Your task is to transcribe the data in full.

(Input data Opens)

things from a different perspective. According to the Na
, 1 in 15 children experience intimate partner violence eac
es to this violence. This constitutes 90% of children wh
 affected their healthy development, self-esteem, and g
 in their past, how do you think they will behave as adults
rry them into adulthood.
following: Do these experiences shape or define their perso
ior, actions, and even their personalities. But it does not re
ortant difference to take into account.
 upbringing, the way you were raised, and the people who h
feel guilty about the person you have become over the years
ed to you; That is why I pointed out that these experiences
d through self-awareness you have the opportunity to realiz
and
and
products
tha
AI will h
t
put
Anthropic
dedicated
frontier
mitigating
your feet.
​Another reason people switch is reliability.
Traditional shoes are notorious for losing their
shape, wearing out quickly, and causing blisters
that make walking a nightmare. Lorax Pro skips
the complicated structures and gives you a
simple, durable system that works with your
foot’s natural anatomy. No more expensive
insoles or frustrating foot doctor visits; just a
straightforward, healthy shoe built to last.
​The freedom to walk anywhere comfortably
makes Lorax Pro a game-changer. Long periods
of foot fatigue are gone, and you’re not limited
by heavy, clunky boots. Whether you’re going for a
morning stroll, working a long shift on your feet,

(Input data Closes)

* _Exercise output_
things from a different perspective. According to the Na
, 1 in 15 children experience intimate partner violence eac
es to this violence. This constitutes 90% of children wh
 affected their healthy development, self-esteem, and g
 in their past, how do you think they will behave as adults
rry them into adulthood.
following: Do these experiences shape or define their perso
ior, actions, and even their personalities. But it does not re
ortant difference to take into account.
 upbringing, the way you were raised, and the people who h
feel guilty about the person you have become over the years
ed to you; That is why I pointed out that these experiences
d through self-awareness you have the opportunity to realiz
and
and
products
tha
AI will h
t
put
Anthropic
dedicated
frontier
mitigating
your feet.
​Another reason people switch is reliability.
Traditional shoes are notorious for losing their
shape, wearing out quickly, and causing blisters
that make walking a nightmare. Lorax Pro skips
the complicated structures and gives you a
simple, durable system that works with your
foot’s natural anatomy. No more expensive
insoles or frustrating foot doctor visits; just a
straightforward, healthy shoe built to last.
​The freedom to walk anywhere comfortably
makes Lorax Pro a game-changer. Long periods
of foot fatigue are gone, and you’re not limited
by heavy, clunky boots. Whether you’re going for a
morning stroll, working a long shift on your feet,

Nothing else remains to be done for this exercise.